I am impressed by the bravado of this woman who sits next to her husband while he is learning Torah with his colleagues and dares to confess that she had been interested in him for a while. She clearly has a will of her own, even though she remains nameless. We learn more about her elsewhere in the Talmud, where she is known as the daughter of Rav Hisda. The Talmud relates the following anecdote from her youth:
The daughter of Rav Hisda was sitting on her father's lap. They were seated before Rava and Rami bar Chama. Rav Hisda said to his daughter: "Which of these men do you want [to marry]?" She responded, "Both of them!" Rava said, "Then let me be the second one."
Rav Hisda's daughter, a girl young enough to still sit on her father's lap, is depicted here like a greedy child in an ice cream shop who wants both chocolate and vanilla, or like Shel Silverstein's Terrible Theresa who chooses the middle pancake from the towering stack. If given the choice between two men, she'll take them both! But Rava does not miss a beat. To the extent that he can still control his fate, he intercedes. He does not want to be the first of two men to marry Rav Hisda's daughter, which would mean that either he would die, or that they would divorce. He'd rather be the second, and so he wisely stakes his claim. Now it becomes clear how Rav Hisda’s daughter could have known in advance that she would become Rava’s wife.
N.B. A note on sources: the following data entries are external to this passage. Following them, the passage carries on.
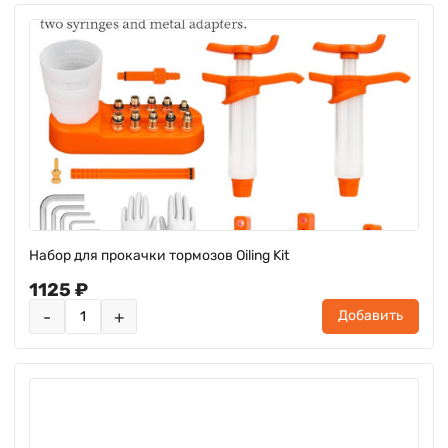
Набор для прокачки тормозов Oiling Kit
1125 ₽
-
+
Добавить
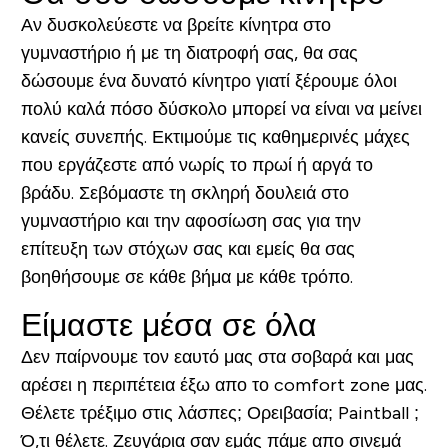
Αν δυσκολεύεστε να βρείτε κίνητρα στο
γυμναστήριο ή με τη διατροφή σας, θα σας
δώσουμε ένα δυνατό κίνητρο γιατί ξέρουμε όλοι
πολύ καλά πόσο δύσκολο μπορεί να είναι να μείνει
κανείς συνεπής. Εκτιμούμε τις καθημερινές μάχες
που εργάζεστε από νωρίς το πρωί ή αργά το
βράδυ. Σεβόμαστε τη σκληρή δουλειά στο
γυμναστήριο και την αφοσίωση σας για την
επίτευξη των στόχων σας και εμείς θα σας
βοηθήσουμε σε κάθε βήμα με κάθε τρόπο.
Είμαστε μέσα σε όλα
Δεν παίρνουμε τον εαυτό μας στα σοβαρά και μας
αρέσει η περιπέτεια έξω απο το comfort zone μας.
Θέλετε τρέξιμο στις λάσπες; Ορειβασία; Paintball ;
Ό,τι θέλετε. Ζευγάρια σαν εμάς πάμε απο σινεμά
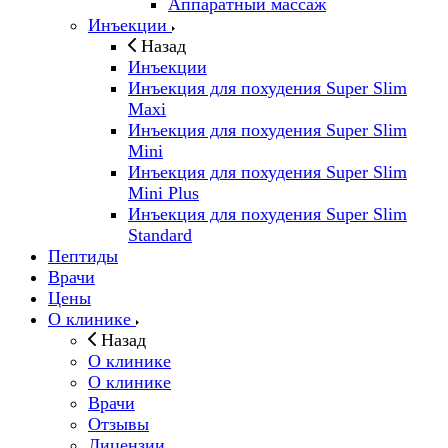
Аппаратный массаж
Инъекции
Назад
Инъекции
Инъекция для похудения Super Slim
Maxi
Инъекция для похудения Super Slim
Mini
Инъекция для похудения Super Slim
Mini Plus
Инъекция для похудения Super Slim
Standard
Пептиды
Врачи
Цены
О клинике
Назад
О клинике
О клинике
Врачи
Отзывы
Лицензии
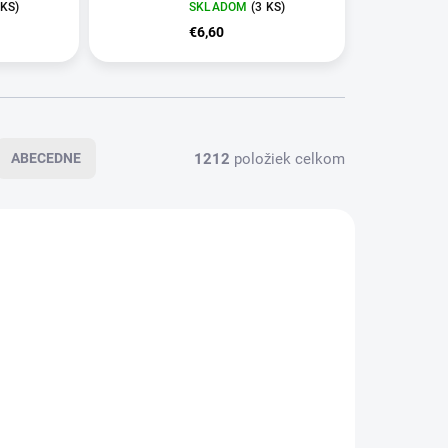
 KS)
SKLADOM
(3 KS)
€6,60
1212
položiek celkom
ABECEDNE
KLADOM
SKLADOM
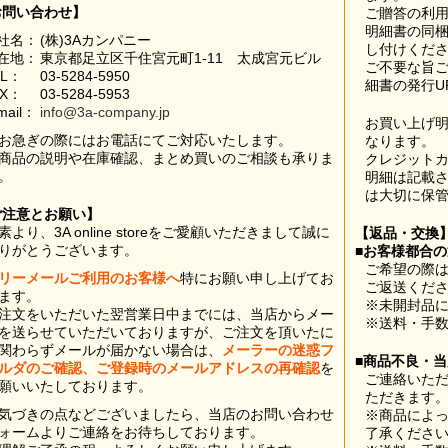
お問い合わせ】
ご贈答の利
明細書の同
社名：
(株)3Aカンパニー
し付けくだ
在地：
東京都足立区千住宮元町1-11 太成宮元ビル
ご不要な旨
EL：
03-5284-5950
細書の発行U
AX：
03-5284-5953
mail：
info@3a-company.jp
お買い上げ
お急ぎの際にはお電話にてご対応いたします。
なります。
商品の説明や在庫確認、まとめ買いのご相談も承りま
クレジット
。
明細は記載
は大切に保
ご注意とお願い】
素より、3A online storeをご愛顧いただきまして誠に
【返品・交換
りがとうございます。
■お客様都合
ご希望の際は
リーメールご利用のお客様へ
特にお願い申し上げてお
ご返送くだ
ます。
※未開封品
注文をいただいた翌営業日中までには、当店からメー
※送料・手
を送らせていただいておりますが、ご注文を頂いたに
関わらずメールが届かない場合は、
メーラーの迷惑フ
■商品不良・
ルダのご確認、ご登録時のメールアドレスの再確認
を
ご連絡いた
願いいたしております。
ただきます
気づきの点などございましたら、当店のお問い合わせ
※商品によ
ォームよりご連絡をお待ちしております。
了承くださ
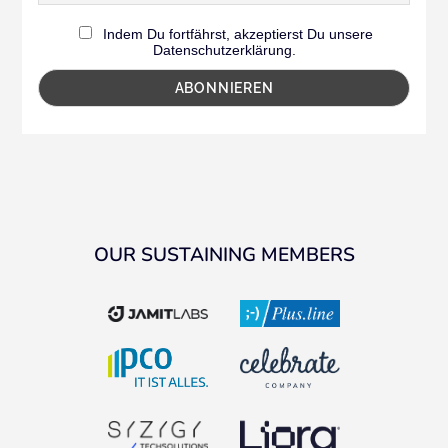
Indem Du fortfährst, akzeptierst Du unsere
Datenschutzerklärung.
OUR SUSTAINING MEMBERS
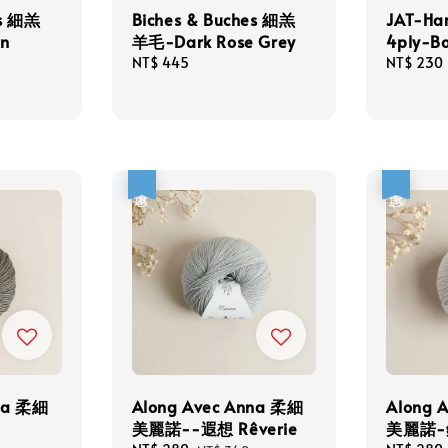
es 細羔
Biches & Buches 細羔
JAT-Har
n
羊毛-Dark Rose Grey
4ply-B
Regular
NT$ 445
Sale
NT$ 230
price
price
優惠
優惠
nna 柔細
Along Avec Anna 柔細
Along 
美麗諾--遐想 Rêverie
美麗諾-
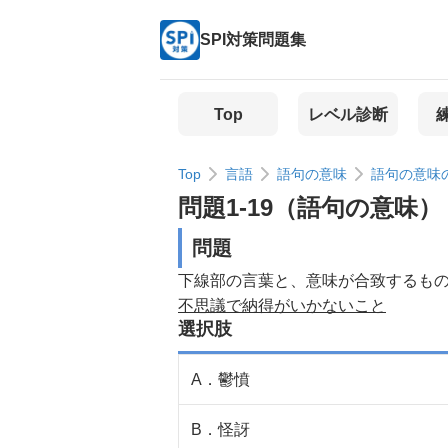
SPI対策問題集
Top
レベル診断
Top
言語
語句の意味
語句の意味
問題
1
-
19
（
語句の意味
）
問題
下線部の言葉と、意味が合致するも
不思議で納得がいかないこと
選択肢
A
．
鬱憤
B
．
怪訝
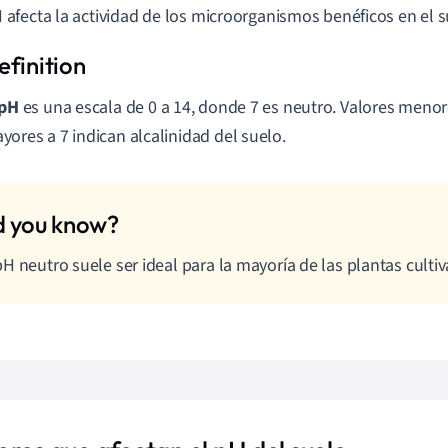
H afecta la actividad de los microorganismos benéficos en el s
pH
es una escala de 0 a 14, donde 7 es neutro. Valores menore
yores a 7 indican alcalinidad del suelo.
H neutro suele ser ideal para la mayoría de las plantas culti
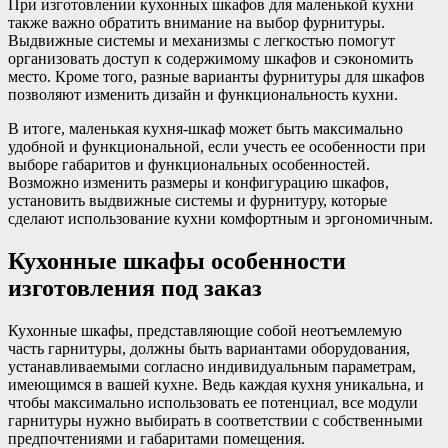
При изготовлении кухонных шкафов для маленькой кухни
также важно обратить внимание на выбор фурнитуры.
Выдвижные системы и механизмы с легкостью помогут
организовать доступ к содержимому шкафов и сэкономить
место. Кроме того, разные варианты фурнитуры для шкафов
позволяют изменить дизайн и функциональность кухни.
В итоге, маленькая кухня-шкаф может быть максимально
удобной и функциональной, если учесть ее особенности при
выборе габаритов и функциональных особенностей.
Возможно изменить размеры и конфигурацию шкафов,
установить выдвижные системы и фурнитуру, которые
сделают использование кухни комфортным и эргономичным.
Кухонные шкафы особенности
изготовления под заказ
Кухонные шкафы, представляющие собой неотъемлемую
часть гарнитуры, должны быть вариантами оборудования,
устанавливаемыми согласно индивидуальным параметрам,
имеющимся в вашей кухне. Ведь каждая кухня уникальна, и
чтобы максимально использовать ее потенциал, все модули
гарнитуры нужно выбирать в соответствии с собственными
предпочтениями и габаритами помещения.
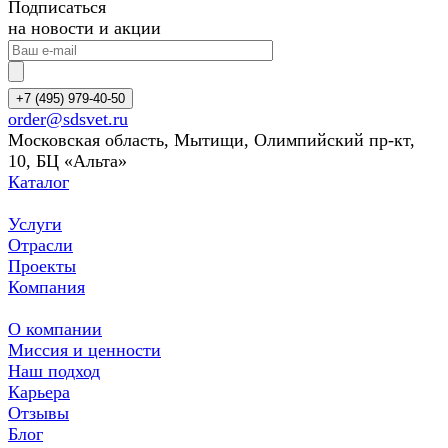
Подписаться
на новости и акции
+7 (495) 979-40-50
order@sdsvet.ru
Московская область, Мытищи, Олимпийский пр-кт,
10, БЦ «Альта»
Каталог
Услуги
Отрасли
Проекты
Компания
О компании
Миссия и ценности
Наш подход
Карьера
Отзывы
Блог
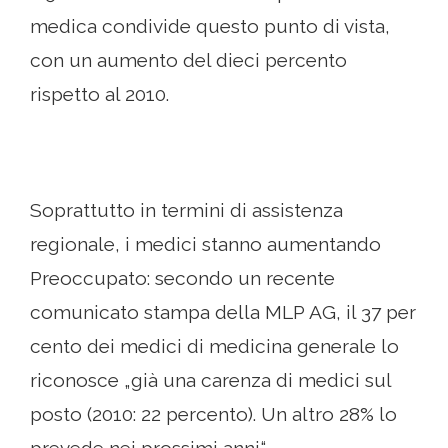
medica condivide questo punto di vista,
con un aumento del dieci percento
rispetto al 2010.
Soprattutto in termini di assistenza
regionale, i medici stanno aumentando
Preoccupato: secondo un recente
comunicato stampa della MLP AG, il 37 per
cento dei medici di medicina generale lo
riconosce „già una carenza di medici sul
posto (2010: 22 percento). Un altro 28% lo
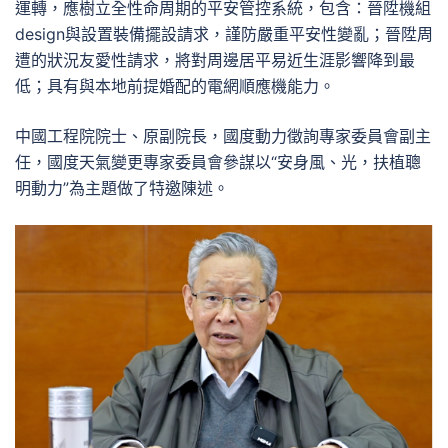
運轉，應樹立全性命周期的平安管控系統，包含：晉陞機組
design與設置裝備擺設請求，謹防嚴重平安性變亂；晉陞周
遭的狀況友愛性請求，將對周邊居平易近生涯影響降到最
低；具有與本地前提婚配的電網順應機能力。
中國工程院院士、原副院長，國度動力徵詢專家委員會副主
任，國度天氣變更專家委員會參謀以“安身風、光，扶植聰
明動力”為主題做了特邀陳述。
She had her eye on him all along because she had chosen him when she was just a young girl. She always knew that she would remarry, and so she is confident that her dormant womb will rally when she wishes to become pregnant again.
In Yevamot, the emphasis is not just on marriage but also on having children, which is of course the first commandment in the Bible – to increase and multiply. The Talmud in Yevamot (61a) discusses a debate between Beit Hillel, who holds that a man must have at least one son and one daughter to count as having fulfilled this commandment; and Beit Shammai, who holds that a man must have two sons. All the sages agree, however, that fulfilling this mitzvah is so paramount that a man may even sell a Torah scroll so as to have enough money to have children. The Talmud then goes on to cite the case of Rav Sheshet (62b), who was childless because the classes taught by his teacher Rav Huna went on for too long. Presumably Rav Sheshet found himself staying so late in the beit midrash that by the time he got home at night, his wife was already asleep! I, on the other hand, used to go to evening classes with the deliberate goal of staying out late, so that I would not have to come home to an empty house.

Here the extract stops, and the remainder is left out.